Задохнувшись от избытка чувств, Перстенек поднялся на ноги, попутно смахивая со стола пару тарелок. С измятой бородкой, всклокоченными волосами и измазанным тушью с ресниц щеками, он смотрелся смешно и жалко. Под курчавыми черными завитками на шее напряглись, натянулись жилы, а рот был перекошен в отчаянной борьбе между рыданиями и натужным смехом.
– Ты знаешь, Сорген, говорят, будто где-то невообразимо далеко отсюда, вне множества всех миров есть Книга, которая висит посреди полной пустоты. На ее страницах, размеры коих превзойдут любое, даже самое смелое воображение, подробно описана история каждого мира во вселенной. Там для всех и каждого, вплоть до самой мелкой букашки или крошечного камешка, давно написана история, определена судьба. Но есть такие существа… я не могу назвать их людьми – но в них присутствует потрясающая способность изменять написанное. Буквы расплываются кляксами, а когда они проявляются снова, то складываются в совершенно иные слова. Это непросто дается, потому как другие страницы страдают от подобных изменений, а целые миры корчатся в катастрофических конвульсиях.
Начав говорить, князь принялся ходить вдоль стола до темного угла рядом со своим ложем и обратно, к Девлику. Размахивая руками, он сметал рукавом кубки и тарелки, пинками отбрасывал с пути подушки. От его тяжелых шагов весь шатер сотрясался, будто попал во власть взбешенного и огромного животного. В конце концов, князь застыл в двух шагов от Девлика, продолжающего равнодушно сидеть на том же месте, на котором он начинал обед. Выпрямившись, Ргол обвиняющее ткнул в сторону мертвеца указующим перстом.

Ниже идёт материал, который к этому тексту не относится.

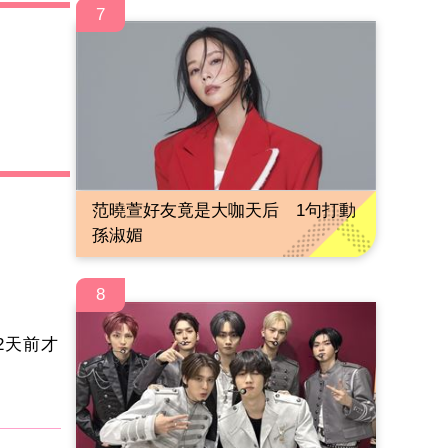
7
范曉萱好友竟是大咖天后 1句打動
孫淑媚
8
2天前才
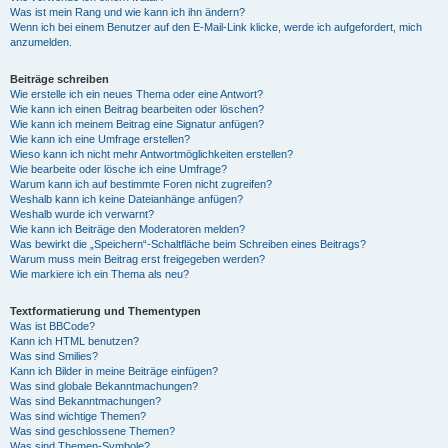
Was ist mein Rang und wie kann ich ihn ändern?
Wenn ich bei einem Benutzer auf den E-Mail-Link klicke, werde ich aufgefordert, mich
anzumelden.
Beiträge schreiben
Wie erstelle ich ein neues Thema oder eine Antwort?
Wie kann ich einen Beitrag bearbeiten oder löschen?
Wie kann ich meinem Beitrag eine Signatur anfügen?
Wie kann ich eine Umfrage erstellen?
Wieso kann ich nicht mehr Antwortmöglichkeiten erstellen?
Wie bearbeite oder lösche ich eine Umfrage?
Warum kann ich auf bestimmte Foren nicht zugreifen?
Weshalb kann ich keine Dateianhänge anfügen?
Weshalb wurde ich verwarnt?
Wie kann ich Beiträge den Moderatoren melden?
Was bewirkt die „Speichern“-Schaltfläche beim Schreiben eines Beitrags?
Warum muss mein Beitrag erst freigegeben werden?
Wie markiere ich ein Thema als neu?
Textformatierung und Thementypen
Was ist BBCode?
Kann ich HTML benutzen?
Was sind Smilies?
Kann ich Bilder in meine Beiträge einfügen?
Was sind globale Bekanntmachungen?
Was sind Bekanntmachungen?
Was sind wichtige Themen?
Was sind geschlossene Themen?
Was sind Themen-Symbole?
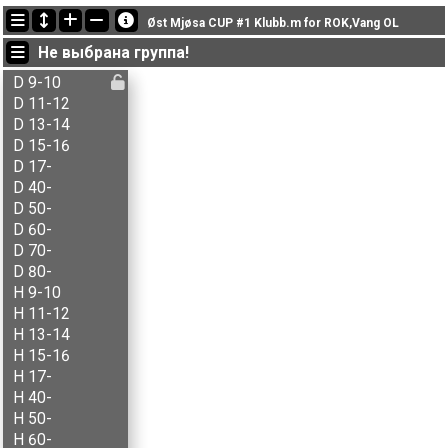
Последние обновления
Øst Mjøsa CUP #1 Klubb.m for ROK,Vang OL
22:21:41: Aksel T. Fingarsen (
H 15-16
) финишировал с результатом 18:52 (2)
Не выбрана группа!
22:21:41: Anna-Thekla Tonjer (
D 40-
) финишировал с результатом 19:52 (2)
22:21:41: Anne M. Stenberg (
D 60-
) финишировал с результатом 21:36 (2)
D 9-10
D 11-12
D 13-14
D 15-16
D 17-
D 40-
D 50-
D 60-
D 70-
D 80-
H 9-10
H 11-12
H 13-14
H 15-16
H 17-
H 40-
H 50-
H 60-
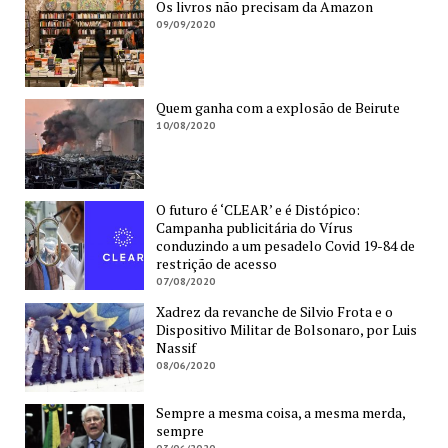
Os livros não precisam da Amazon
09/09/2020
Quem ganha com a explosão de Beirute
10/08/2020
O futuro é ‘CLEAR’ e é Distópico:
Campanha publicitária do Vírus
conduzindo a um pesadelo Covid 19-84 de
restrição de acesso
07/08/2020
Xadrez da revanche de Silvio Frota e o
Dispositivo Militar de Bolsonaro, por Luis
Nassif
08/06/2020
Sempre a mesma coisa, a mesma merda,
sempre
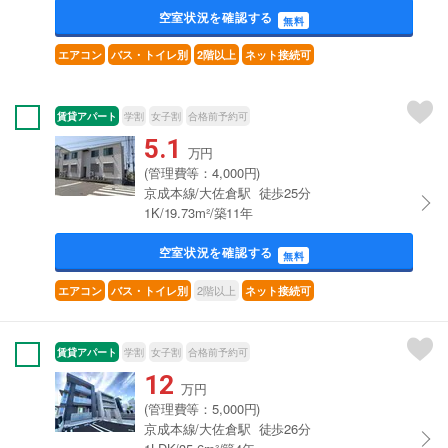
空室状況を確認する
無料
エアコン
バス・トイレ別
2階以上
ネット接続可
賃貸アパート
学割
女子割
合格前予約可
5.1
万円
(管理費等：4,000円)
京成本線/大佐倉駅 徒歩25分
1K/19.73m²/築11年
空室状況を確認する
無料
2階以上
エアコン
バス・トイレ別
ネット接続可
賃貸アパート
学割
女子割
合格前予約可
12
万円
(管理費等：5,000円)
京成本線/大佐倉駅 徒歩26分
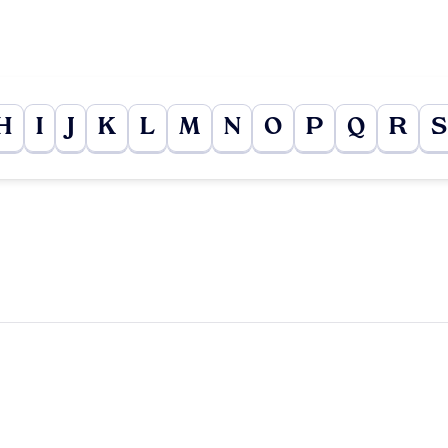
H
I
J
K
L
M
N
O
P
Q
R
S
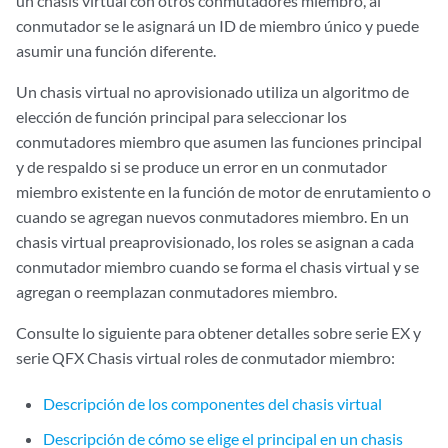
un chasis virtual con otros conmutadores miembro, al
conmutador se le asignará un ID de miembro único y puede
asumir una función diferente.
Un chasis virtual no aprovisionado utiliza un algoritmo de
elección de función principal para seleccionar los
conmutadores miembro que asumen las funciones principal
y de respaldo si se produce un error en un conmutador
miembro existente en la función de motor de enrutamiento o
cuando se agregan nuevos conmutadores miembro. En un
chasis virtual preaprovisionado, los roles se asignan a cada
conmutador miembro cuando se forma el chasis virtual y se
agregan o reemplazan conmutadores miembro.
Consulte lo siguiente para obtener detalles sobre serie EX y
serie QFX Chasis virtual roles de conmutador miembro:
Descripción de los componentes del chasis virtual
Descripción de cómo se elige el principal en un chasis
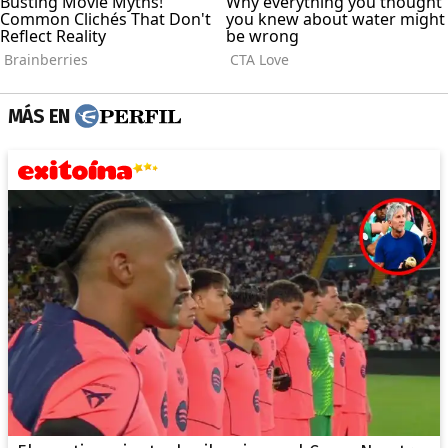
MÁS EN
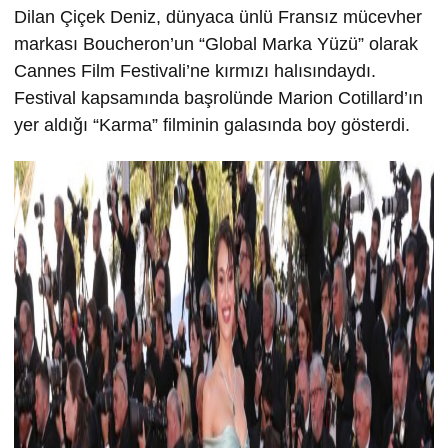
Dilan Çiçek Deniz, dünyaca ünlü Fransız mücevher
markası Boucheron’un “Global Marka Yüzü” olarak
Cannes Film Festivali’ne kırmızı halısındaydı.
Festival kapsamında başrolünde Marion Cotillard’ın
yer aldığı “Karma” filminin galasında boy gösterdi.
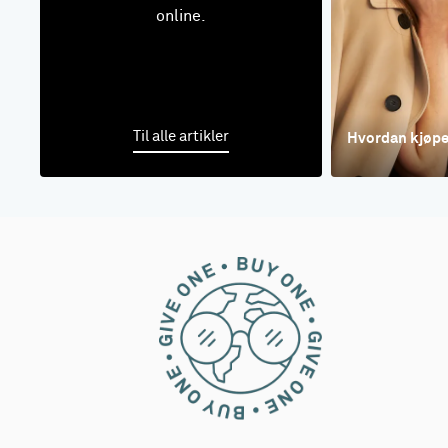
online.
Til alle artikler
Hvordan kjøpe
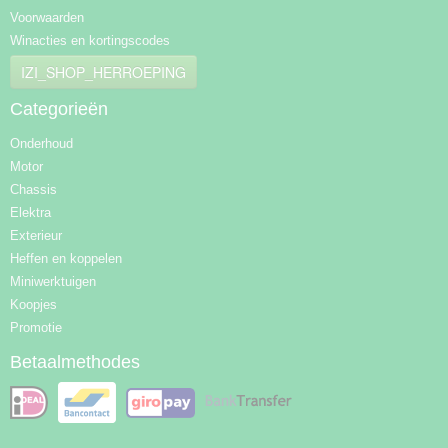
Voorwaarden
Winacties en kortingscodes
IZI_SHOP_HERROEPING
Categorieën
Onderhoud
Motor
Chassis
Elektra
Exterieur
Heffen en koppelen
Miniwerktuigen
Koopjes
Promotie
Betaalmethodes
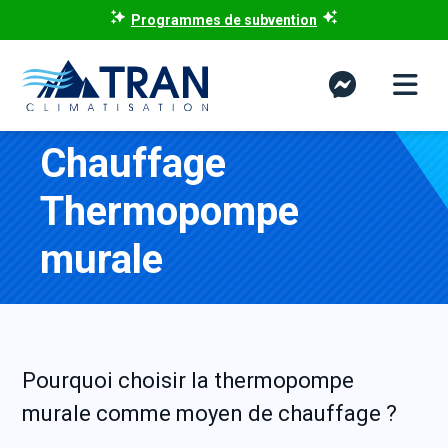
Programmes de subvention
Chauffage
Thermopompe
murale
Pourquoi choisir la thermopompe
murale comme moyen de chauffage ?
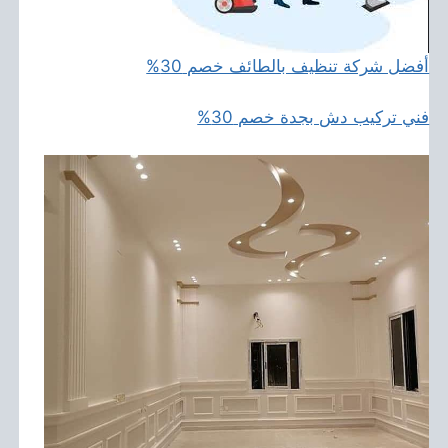
أفضل شركة تنظيف بالطائف خصم 30%
فني تركيب دش بجدة خصم 30%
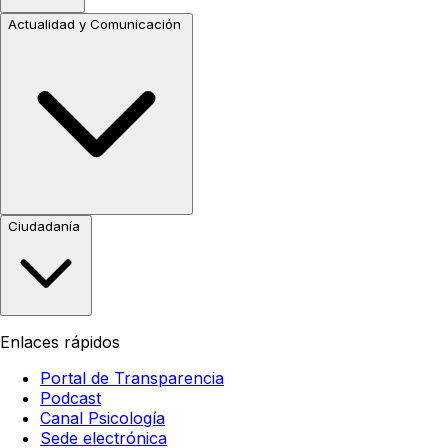
Actualidad y Comunicación
Ciudadanía
Enlaces rápidos
Portal de Transparencia
Podcast
Canal Psicología
Sede electrónica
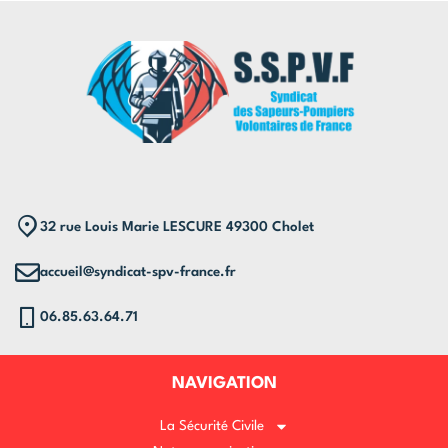
32 rue Louis Marie LESCURE 49300 Cholet
accueil@syndicat-spv-france.fr
06.85.63.64.71
NAVIGATION
La Sécurité Civile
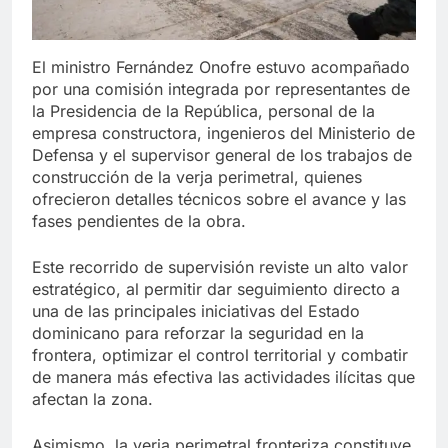
El ministro Fernández Onofre estuvo acompañado
por una comisión integrada por representantes de
la Presidencia de la República, personal de la
empresa constructora, ingenieros del Ministerio de
Defensa y el supervisor general de los trabajos de
construcción de la verja perimetral, quienes
ofrecieron detalles técnicos sobre el avance y las
fases pendientes de la obra.
Este recorrido de supervisión reviste un alto valor
estratégico, al permitir dar seguimiento directo a
una de las principales iniciativas del Estado
dominicano para reforzar la seguridad en la
frontera, optimizar el control territorial y combatir
de manera más efectiva las actividades ilícitas que
afectan la zona.
Asimismo, la verja perimetral fronteriza constituye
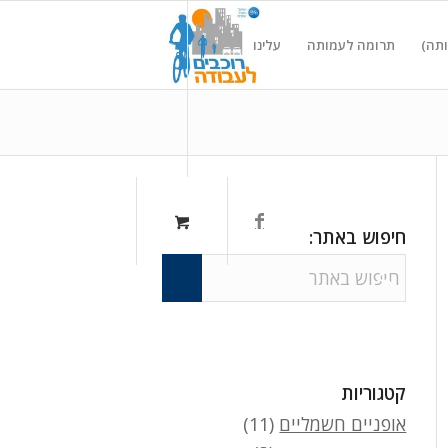
ותה)
תרומה לעמותה
עלינו
חיפוש באתר:
קטגוריות
אופניים חשמליים
(11)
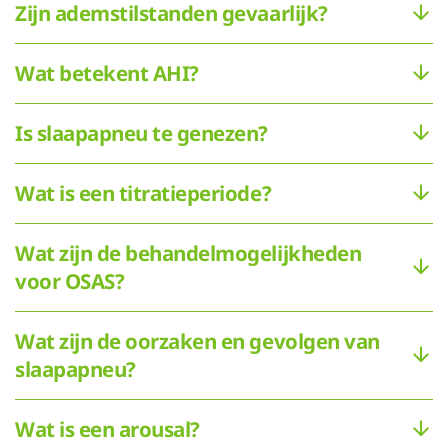
Zijn ademstilstanden gevaarlijk?
Wat betekent AHI?
Is slaapapneu te genezen?
Wat is een titratieperiode?
Wat zijn de behandelmogelijkheden
voor OSAS?
Wat zijn de oorzaken en gevolgen van
slaapapneu?
Wat is een arousal?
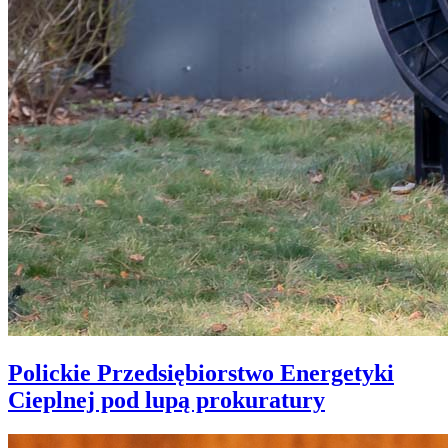
Polickie Przedsiębiorstwo Energetyki
Cieplnej pod lupą prokuratury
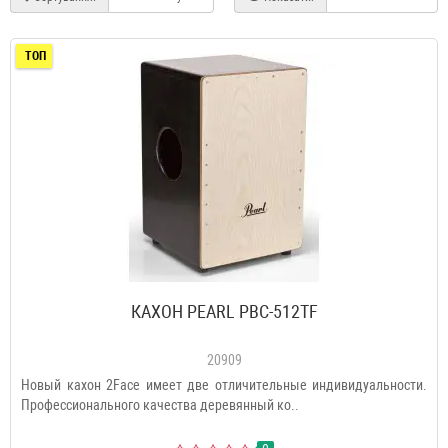
ТОП
КАХОН PEARL PBC-512TF
20909
Новый кахон 2Face имеет две отличительные индивидуальности.
Профессионального качества деревянный ко..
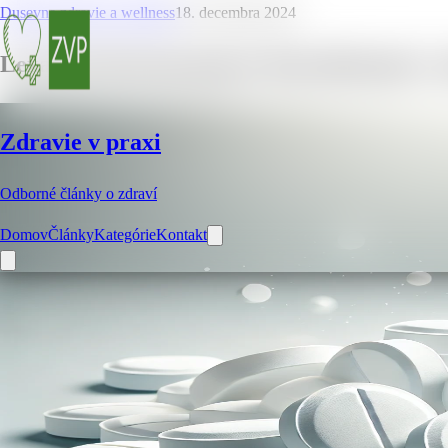
Dusevne zdravie a wellness
18. decembra 2024
Lexaurín (bromazepam): Benzodiazepín s 
Zdravie v praxi
Odborné články o zdraví
Domov
Články
Kategórie
Kontakt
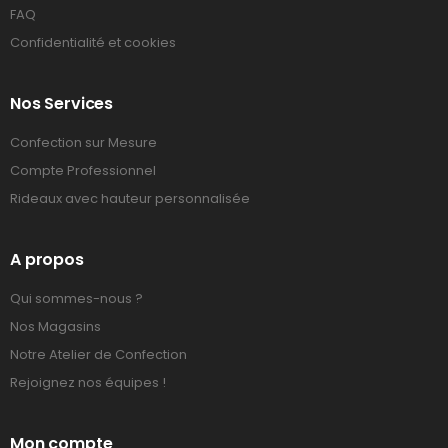
FAQ
Confidentialité et cookies
Nos Services
Confection sur Mesure
Compte Professionnel
Rideaux avec hauteur personnalisée
A propos
Qui sommes-nous ?
Nos Magasins
Notre Atelier de Confection
Rejoignez nos équipes !
Mon compte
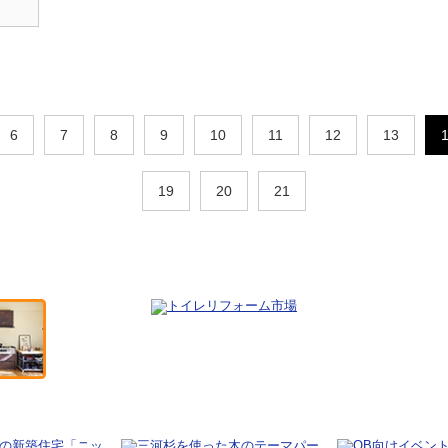
6
7
8
9
10
11
12
13
19
20
21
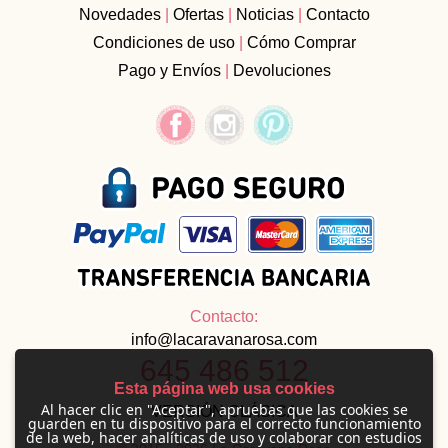
Novedades
|
Ofertas
|
Noticias
|
Contacto
Condiciones de uso
|
Cómo Comprar
Pago y Envíos
|
Devoluciones
Contacto:
info@lacaravanarosa.com
645 486 512
Esta página web usa cookies
Al hacer clic en "Aceptar", apruebas que las cookies se
VERSIÓN CLÁSICA
guarden en tu dispositivo para el correcto funcionamiento
de la web, hacer analíticas de uso y colaborar con estudios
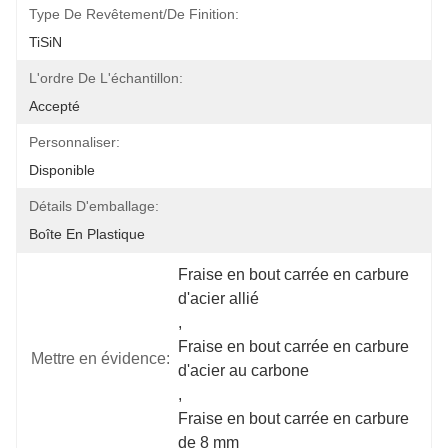
Type De Revêtement/de Finition:
TiSiN
L'ordre De L'échantillon:
Accepté
Personnaliser:
Disponible
Détails D'emballage:
Boîte En Plastique
Fraise en bout carrée en carbure 
d'acier allié
, 
Fraise en bout carrée en carbure 
Mettre en évidence:
d'acier au carbone
, 
Fraise en bout carrée en carbure 
de 8 mm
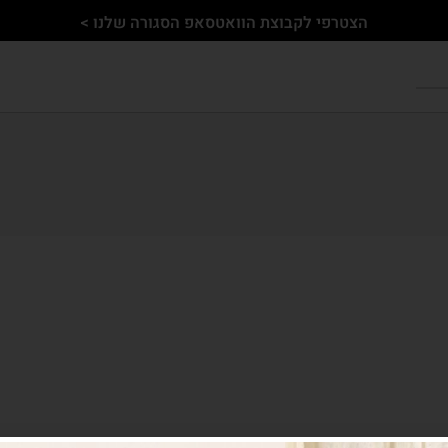
הצטרפי לקבוצת הוואטסאפ הסגורה שלנו >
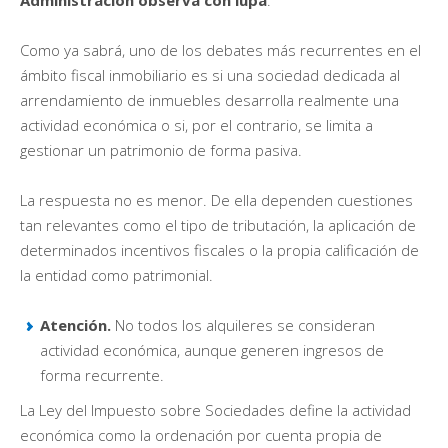
Como ya sabrá, uno de los debates más recurrentes en el
ámbito fiscal inmobiliario es si una sociedad dedicada al
arrendamiento de inmuebles desarrolla realmente una
actividad económica o si, por el contrario, se limita a
gestionar un patrimonio de forma pasiva.
La respuesta no es menor. De ella dependen cuestiones
tan relevantes como el tipo de tributación, la aplicación de
determinados incentivos fiscales o la propia calificación de
la entidad como patrimonial.
Atención.
No todos los alquileres se consideran
actividad económica, aunque generen ingresos de
forma recurrente.
La Ley del Impuesto sobre Sociedades define la actividad
económica como la ordenación por cuenta propia de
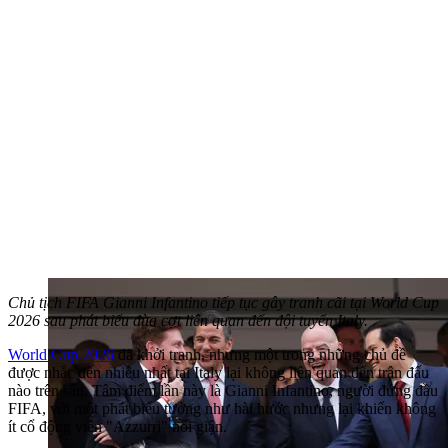
Chủ tịch FIFA Gianni Infantino tiếp tục gây tranh cãi tại World Cup
2026 sau phát biểu đùa cợt liên quan đến đội tuyển Italy.
World Cup 2026
đã khởi tranh, nhưng một trong những chủ đề
được nhắc đến nhiều nhất tại Italy lại không liên quan đến trận đấu
nào trên sân. Tâm điểm lần này là Gianni Infantino, người đứng đầu
FIFA, với một phát biểu tưởng như hài hước nhưng lại khiến không
ít cổ động viên "Azzurri" nổi giận.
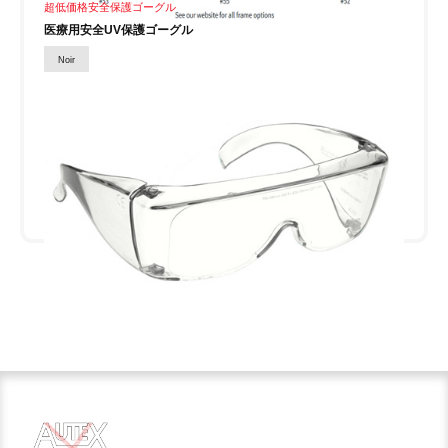
超低価格安全保護ゴーグル
医療用安全UV保護ゴーグル
Noir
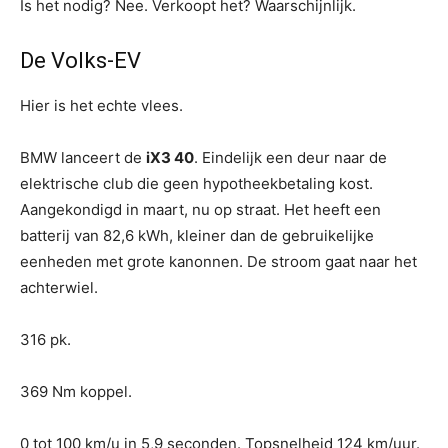
Is het nodig? Nee. Verkoopt het? Waarschijnlijk.
De Volks-EV
Hier is het echte vlees.
BMW lanceert de
iX3 40
. Eindelijk een deur naar de
elektrische club die geen hypotheekbetaling kost.
Aangekondigd in maart, nu op straat. Het heeft een
batterij van 82,6 kWh, kleiner dan de gebruikelijke
eenheden met grote kanonnen. De stroom gaat naar het
achterwiel.
316 pk.
369 Nm koppel.
0 tot 100 km/u in 5,9 seconden. Topsnelheid 124 km/uur.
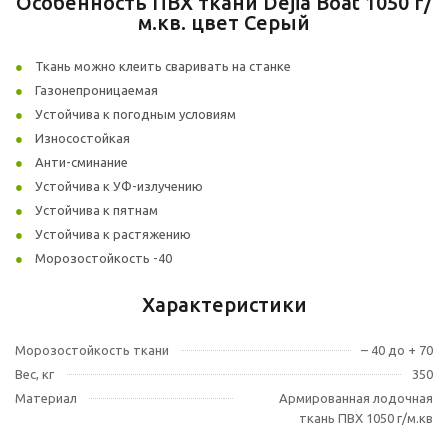
Особенность ПВХ ткани Dejia Boat 1050 г/
м.кв. цвет Серый
Ткань можно клеить сваривать на станке
Газонепроницаемая
Устойчива к погодным условиям
Износостойкая
Анти-сминание
Устойчива к УФ-излучению
Устойчива к пятнам
Устойчива к растяжению
Морозостойкость -40
Характеристики
Морозостойкость ткани
– 40 до + 70
Вес, кг
350
Материал
Армированная лодочная
ткань ПВХ 1050 г/м.кв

– Я уверен… нет, я знаю, что ты один из таких людей! Горе мне, очутившемуся рядом со столь выдающимся героем! Горе нашему несчастному миру, которому суждено как следует потрястись и пострадать!
– Речи, достойные послушного раба Бога-Облака! – сказал в ответ Девлик и позволил себе подобие презрительной усмешки. – Вера в витающие в пустоте книжки и горестный плач по миру, в котором правит бал Белое отребье, не делают тебе чести. Есть только одна книга, о которой ты должен заботиться – та, куда вписали твое имя при приеме в Теракет Таце. Есть только один мир, достойный забот и сожалений – однако он еще не построен. Ему нечего пока бояться, глупец!
Ргол сделал шаг вперед и медленно упал на колени.
– Прости меня! Я забылся! – выдавил он из себя плаксивым голосом. Все его лицо снова скорчилось, глаза стали влажными. – Страх и тяжесть ответственности, лежащей на этих хрупких плечах уже не первый год, сыграли со мной злую шутку! Это была минутная слабость! Я загоню ее глубоко внутрь и никогда не дам выбраться наружу. Я клянусь! Но только…. Умоляю, Сорген, не передавай нашего разговора Старцам! Они уничтожат меня.
– Ты нужен Старцам и Теракет Таце, – тихо ответил Девлик. – По крайней мере, сейчас. Так что не бойся, владей собой и старайся оправдать доверие, которое на тебя возложили все Черные этого мира!
– Я буду, буду! – с жаром прошептал Ргол. Протянув руку, он ухватил правую кисть Девлика и попытался ее поцеловать. Мертвец легко вырвал пальцы из слабой хватки князя и поднялся на ноги.
– Приведи в порядок разум и тело. Готовься к битве. Готовься к победе.
Не удосужившись поглядеть на то, как отреагирует на последние слова Ргол, Девлик повернулся и покинул пиршественный «зал». Князь продолжал стоять на коленях, протягивая руки во след убежавшему норгу, а из глаз у него продолжали катиться слезы. На перемазанных щеках оставались дрожащие белые дорожки…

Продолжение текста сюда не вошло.